LeBron James never played college basketball. He was drafted by the Cleveland Cavaliers directly out of high school in 2003.
But under the current eligibility rules, established two years after James went pro, players need to be 19 before they can enter the NBA. For most young players, that usually translates to at least a year playing without pay in college.
Even though it didn't affect him directly as a player, James is not a fan of the system. His two sons — LeBron Jr., 13, and Bryce, 10 — are standout basketball players, and James doesn't sound too happy about the idea of them playing for a league he thinks is "corrupt."
"I'm not a fan of the NCAA," James said Tuesday at the Cavaliers' shootout. "I love watching March Madness. I think that's incredible. I'm not a fan of how the kids don't benefit from none of this, so it's kind of a fine line and I've got a couple boys that could be headed in that direction, so there's going to be some decisions that we as a family have to make. But I know as the NBA, we have to figure out a way that we can shore up our farm league and if kids feel like they don't want to be a part of that NCAA program, then we have something here for them to be able to jump back on and not have to worry about going overseas all the time, I guess. ...
"The NCAA is corrupt. We know that. Sorry, it's going to make headlines, but it's corrupt."
Yahoo Sports first reported Friday that documents under a court protective order connect more than 25 players and 20 schools to alleged payments that could violate NCAA rules. That news came as the NCAA already was reeling from a bribery and corruption case that resulted in the firing of four major-college assistant coaches since the offseason.
"I don't know if there's any fixing the NCAA. I don't think there is," James said Tuesday. "It's what's been going on for many, many, many, many years. I don't know how you can fix it. I don't see how you can fix it."
He stated: "Obviously, I've never been a part of it, so I don't know all the ins and outs about it. I don't know all the rules and regulations about it, but I do know what five-star athletes bring to a campus, both in basketball and football. I know how much these college coaches get paid. I know how much these colleges are gaining off these kids. ... I've always heard the narrative that they get a free education, but you guys are not bringing me on campus to get an education; you guys are bringing me on it to help you get to a Final Four or to a national championship, so it's just a weird thing."
James said a possible solution might involve the NBA's developmental G League.

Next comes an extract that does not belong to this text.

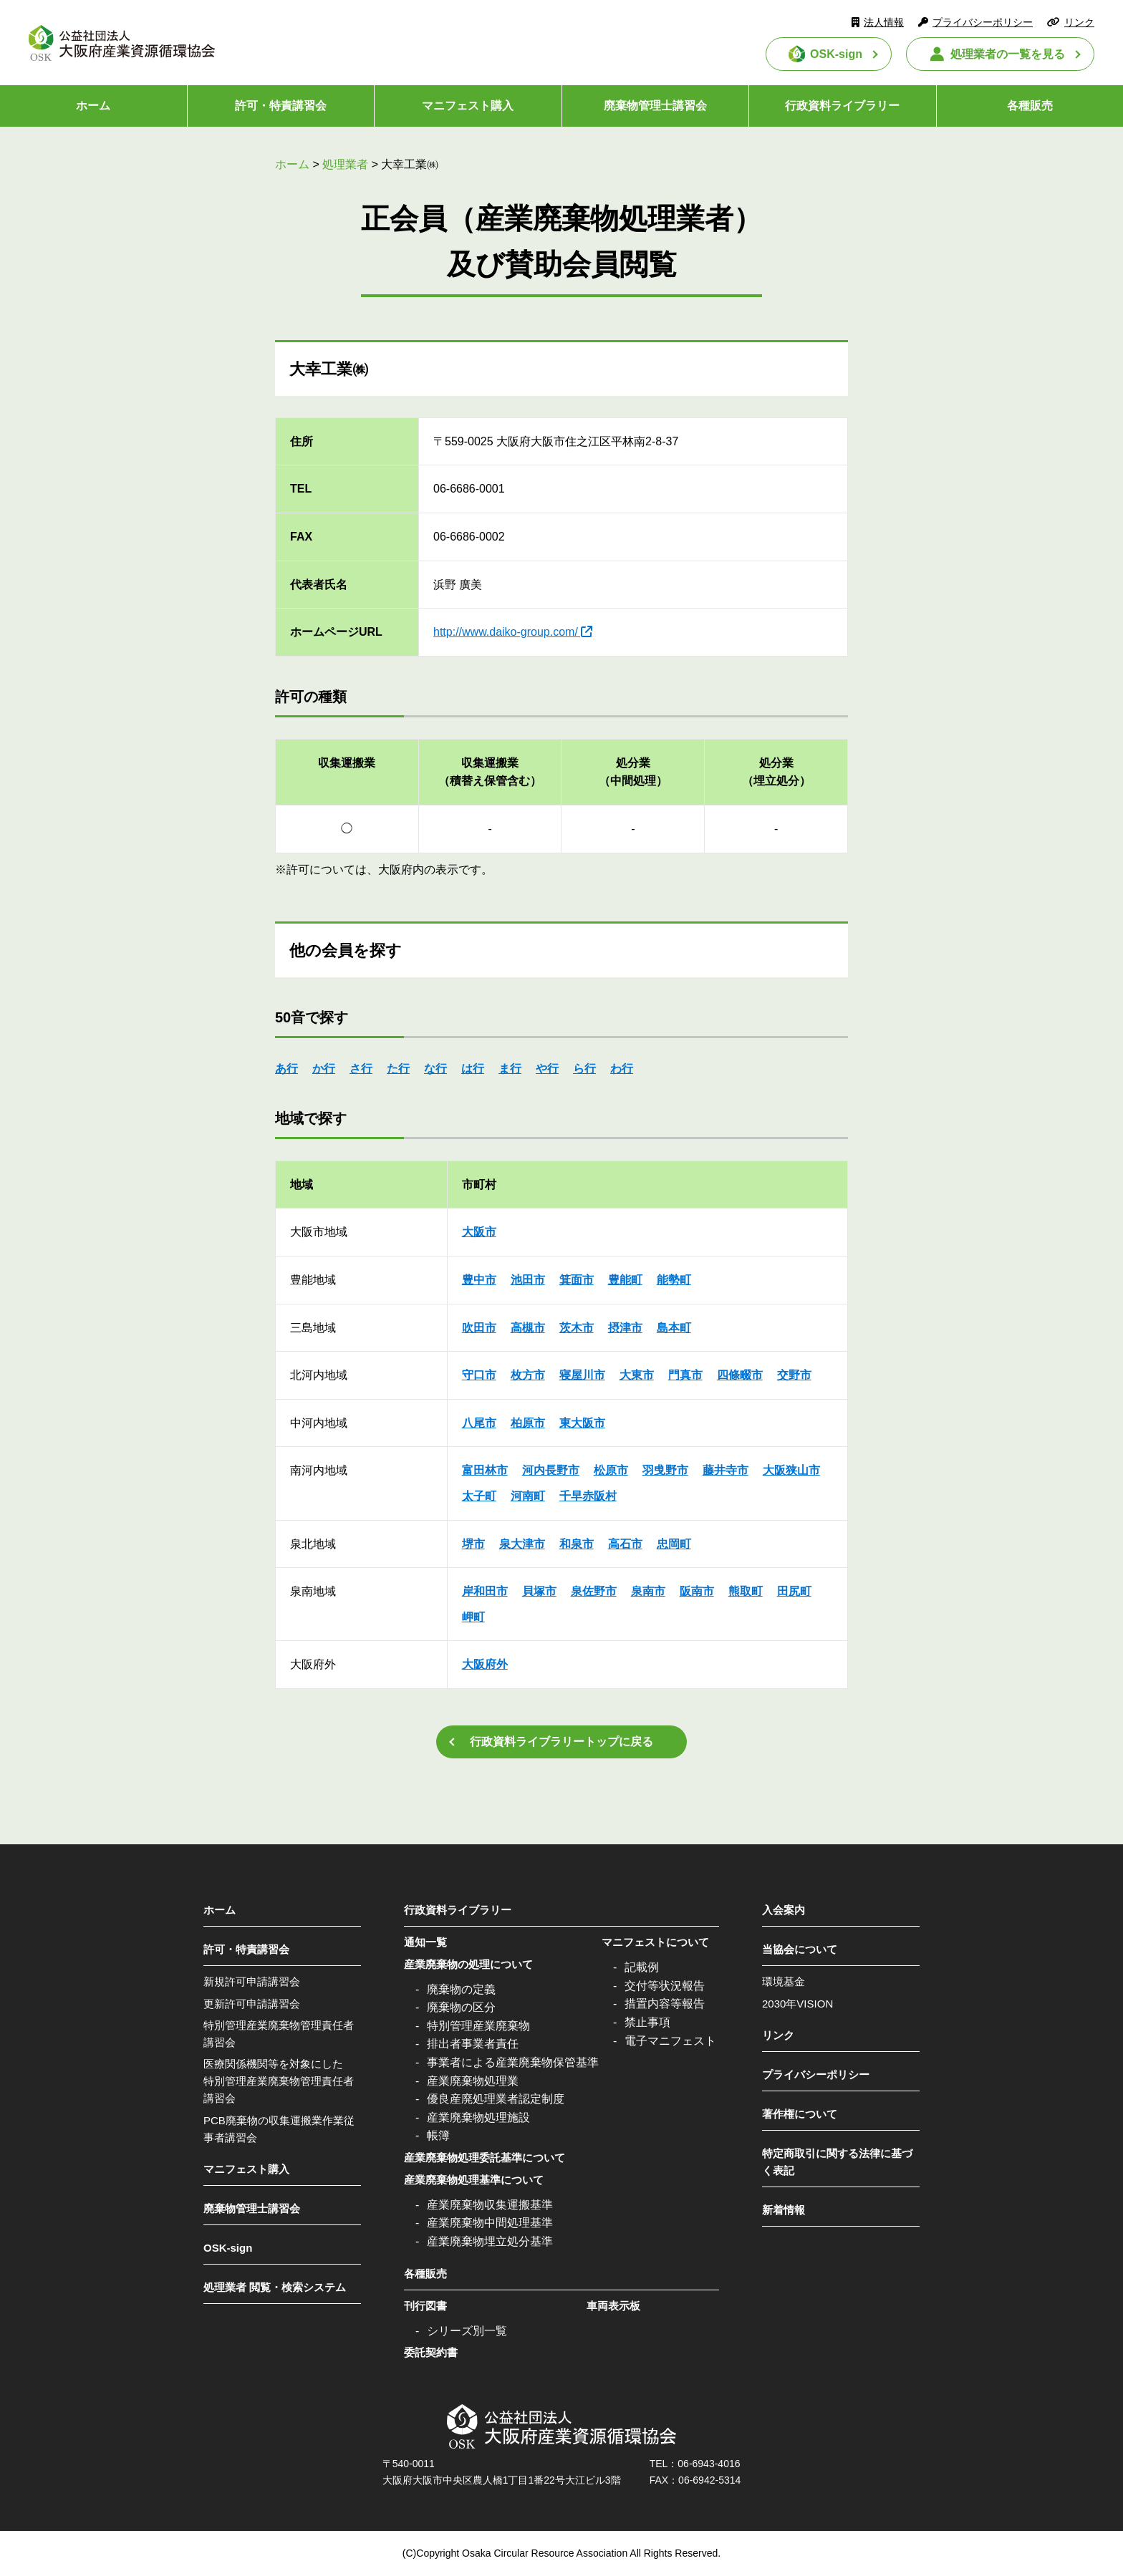 This screenshot has width=1123, height=2576. I want to click on 島本町, so click(674, 1328).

"I know for us as an NBA, we have to shore up our G League, continue to expand our G League," he said. "I just looked at it like the farm league, like in baseball, or you look at pros overseas. Some of those guys get signed at 14, but they get put into this farm system where they're able to grow and be around other professionals for three or four years. Then, when they're ready they hit the national team, or when they're ready, they become a pro. So I think us, we have to kind of really figure that out, how we can do that."
Times staff writer Nathan Fenno contributed to this report.